MATERIAL SUPPLIED:
....................
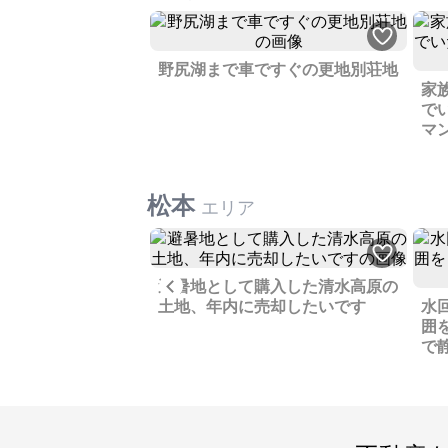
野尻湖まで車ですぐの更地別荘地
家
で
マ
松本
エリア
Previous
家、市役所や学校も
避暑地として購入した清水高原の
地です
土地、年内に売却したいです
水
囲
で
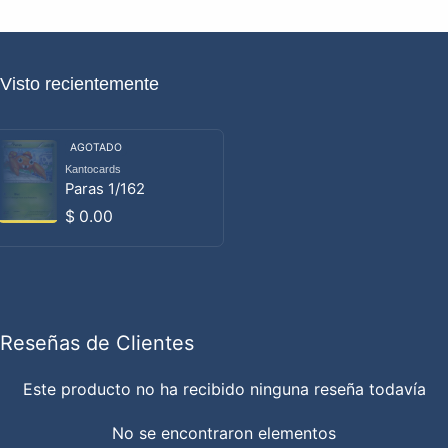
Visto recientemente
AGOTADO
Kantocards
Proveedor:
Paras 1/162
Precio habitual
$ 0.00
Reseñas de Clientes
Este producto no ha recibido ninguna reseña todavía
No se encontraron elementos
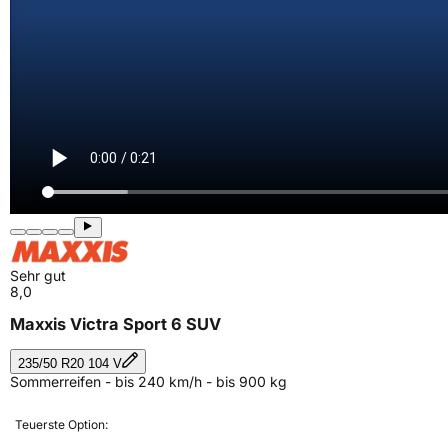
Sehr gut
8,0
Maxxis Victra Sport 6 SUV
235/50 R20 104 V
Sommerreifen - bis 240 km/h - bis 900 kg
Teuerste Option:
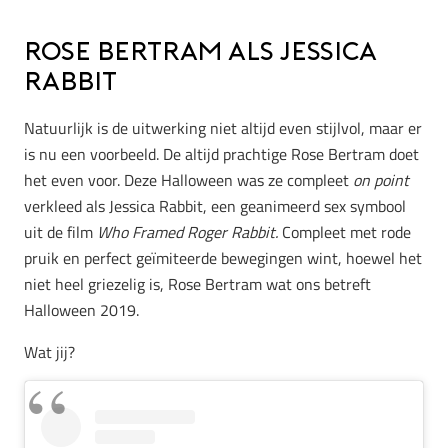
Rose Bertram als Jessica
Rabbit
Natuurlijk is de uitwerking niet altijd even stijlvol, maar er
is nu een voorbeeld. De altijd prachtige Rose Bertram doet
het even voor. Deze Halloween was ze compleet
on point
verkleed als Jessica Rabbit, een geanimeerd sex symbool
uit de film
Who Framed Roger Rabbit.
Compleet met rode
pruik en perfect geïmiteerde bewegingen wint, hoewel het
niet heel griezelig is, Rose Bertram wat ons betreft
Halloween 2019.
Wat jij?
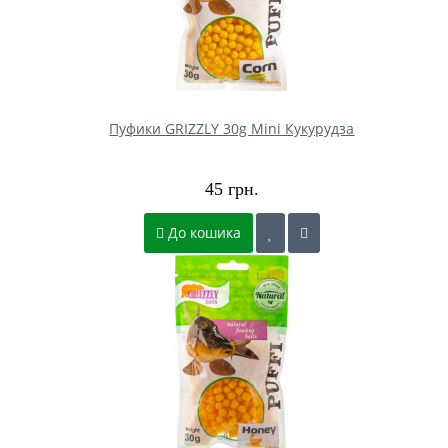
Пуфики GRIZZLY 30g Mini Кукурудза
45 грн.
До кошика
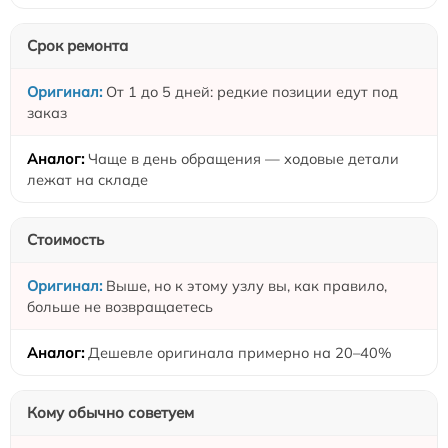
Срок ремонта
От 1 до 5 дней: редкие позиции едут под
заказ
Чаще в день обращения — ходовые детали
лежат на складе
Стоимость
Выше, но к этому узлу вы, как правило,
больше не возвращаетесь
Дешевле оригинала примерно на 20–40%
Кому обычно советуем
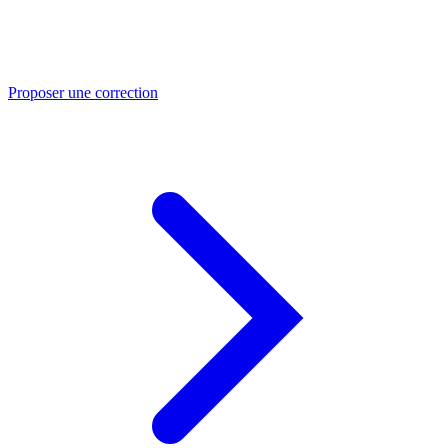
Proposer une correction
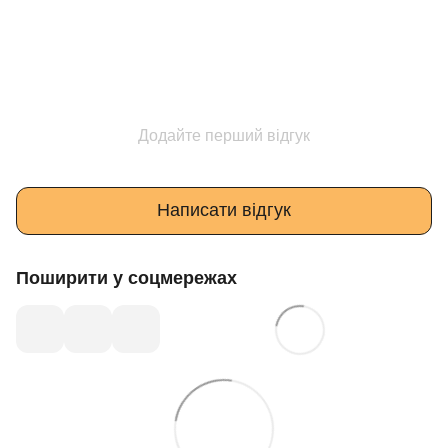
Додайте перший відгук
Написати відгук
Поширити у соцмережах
....................
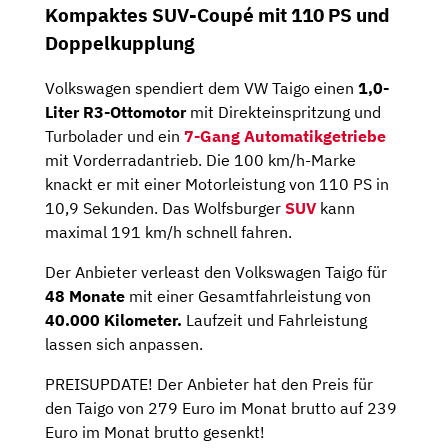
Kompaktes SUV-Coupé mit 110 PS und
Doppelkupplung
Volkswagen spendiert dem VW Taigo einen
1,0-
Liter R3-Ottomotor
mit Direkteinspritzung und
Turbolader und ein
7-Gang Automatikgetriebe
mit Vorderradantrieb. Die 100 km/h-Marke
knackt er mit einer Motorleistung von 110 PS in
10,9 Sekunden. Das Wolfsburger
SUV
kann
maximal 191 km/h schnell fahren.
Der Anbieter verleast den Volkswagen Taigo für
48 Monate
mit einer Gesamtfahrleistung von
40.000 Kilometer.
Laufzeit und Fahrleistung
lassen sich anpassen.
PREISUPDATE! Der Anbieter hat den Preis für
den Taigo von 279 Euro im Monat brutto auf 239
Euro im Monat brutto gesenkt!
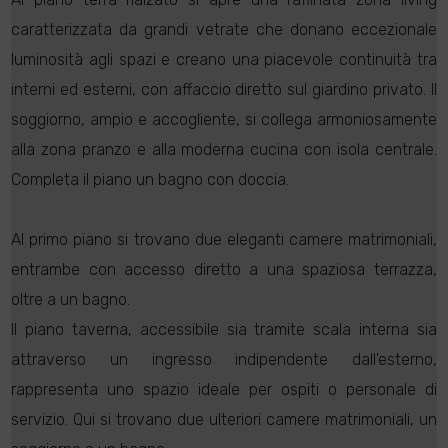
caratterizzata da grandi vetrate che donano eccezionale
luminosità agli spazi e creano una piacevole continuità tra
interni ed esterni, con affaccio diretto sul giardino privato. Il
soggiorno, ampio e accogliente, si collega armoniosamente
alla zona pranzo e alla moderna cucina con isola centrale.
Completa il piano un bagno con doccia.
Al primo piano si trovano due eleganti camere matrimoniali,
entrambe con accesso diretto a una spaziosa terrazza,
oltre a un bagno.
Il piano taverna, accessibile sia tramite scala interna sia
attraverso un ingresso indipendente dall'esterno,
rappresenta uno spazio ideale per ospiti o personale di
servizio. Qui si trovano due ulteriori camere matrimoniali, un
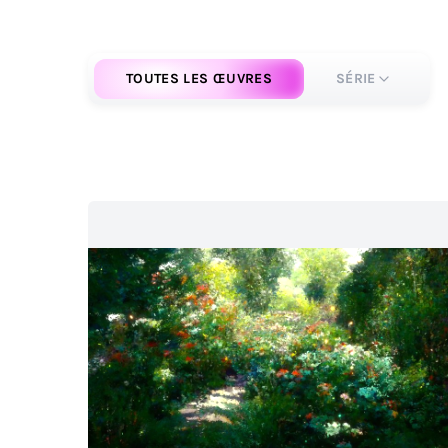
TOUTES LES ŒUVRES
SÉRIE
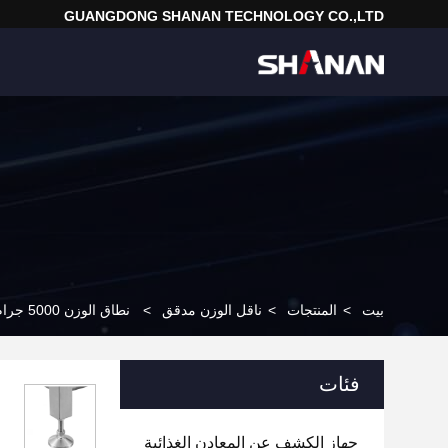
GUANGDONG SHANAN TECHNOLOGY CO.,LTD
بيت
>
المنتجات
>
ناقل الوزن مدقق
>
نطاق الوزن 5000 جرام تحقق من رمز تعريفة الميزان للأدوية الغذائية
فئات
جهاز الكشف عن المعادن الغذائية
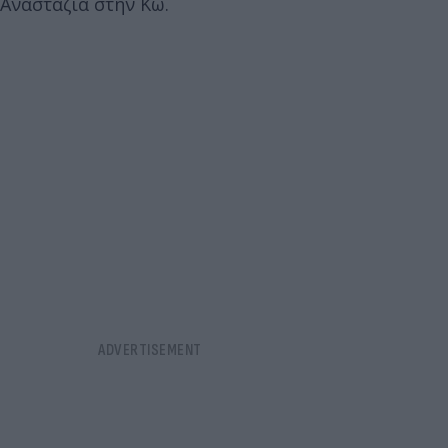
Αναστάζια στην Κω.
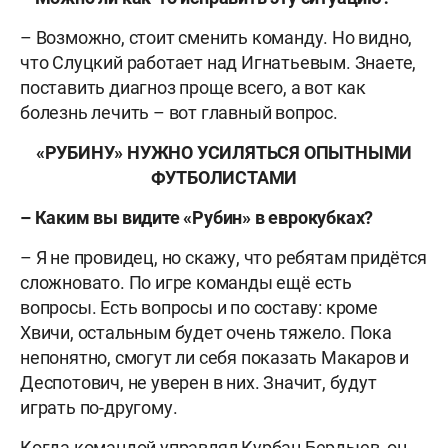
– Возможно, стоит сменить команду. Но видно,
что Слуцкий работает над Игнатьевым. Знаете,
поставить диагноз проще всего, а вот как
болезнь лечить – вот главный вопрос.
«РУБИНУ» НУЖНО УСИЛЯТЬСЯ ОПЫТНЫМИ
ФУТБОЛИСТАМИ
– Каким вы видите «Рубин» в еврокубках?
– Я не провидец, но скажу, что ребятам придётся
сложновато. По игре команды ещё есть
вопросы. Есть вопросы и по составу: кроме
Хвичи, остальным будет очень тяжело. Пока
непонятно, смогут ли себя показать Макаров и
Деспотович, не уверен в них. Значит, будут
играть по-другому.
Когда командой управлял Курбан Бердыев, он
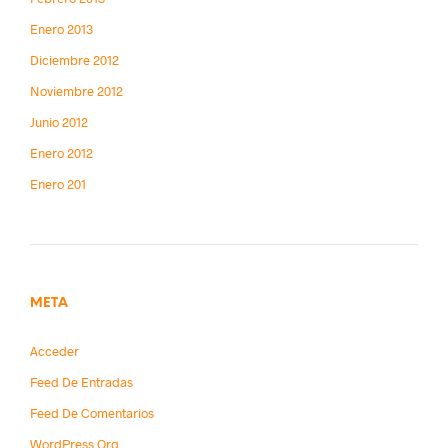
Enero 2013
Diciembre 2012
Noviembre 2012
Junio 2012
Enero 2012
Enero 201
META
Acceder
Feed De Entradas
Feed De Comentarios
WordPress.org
....................
PROBLEM DESCRIPTION: Set down again, exactly, every line above from the one with "野尻湖まで車ですぐの更地別荘地" down to the one with "uit de film", both ends included. No pictures, and nothing else.

ANSWER BOX:
野尻湖まで車ですぐの更地別荘地
家
で
マ
松本
エリア
Previous
家、市役所や学校も
避暑地として購入した清水高原の
地です
土地、年内に売却したいです
水
囲
で
Visto recientemente
AGOTADO
Kantocards
Proveedor:
Paras 1/162
Precio habitual
$ 0.00
Reseñas de Clientes
Este producto no ha recibido ninguna reseña todavía
No se encontraron elementos
Sehr gut
8,0
Maxxis Victra Sport 6 SUV
235/50 R20 104 V
Sommerreifen - bis 240 km/h - bis 900 kg
Teuerste Option:
Rose Bertram als Jessica
Rabbit
Natuurlijk is de uitwerking niet altijd even stijlvol, maar er
is nu een voorbeeld. De altijd prachtige Rose Bertram doet
het even voor. Deze Halloween was ze compleet
on point
verkleed als Jessica Rabbit, een geanimeerd sex symbool
uit de film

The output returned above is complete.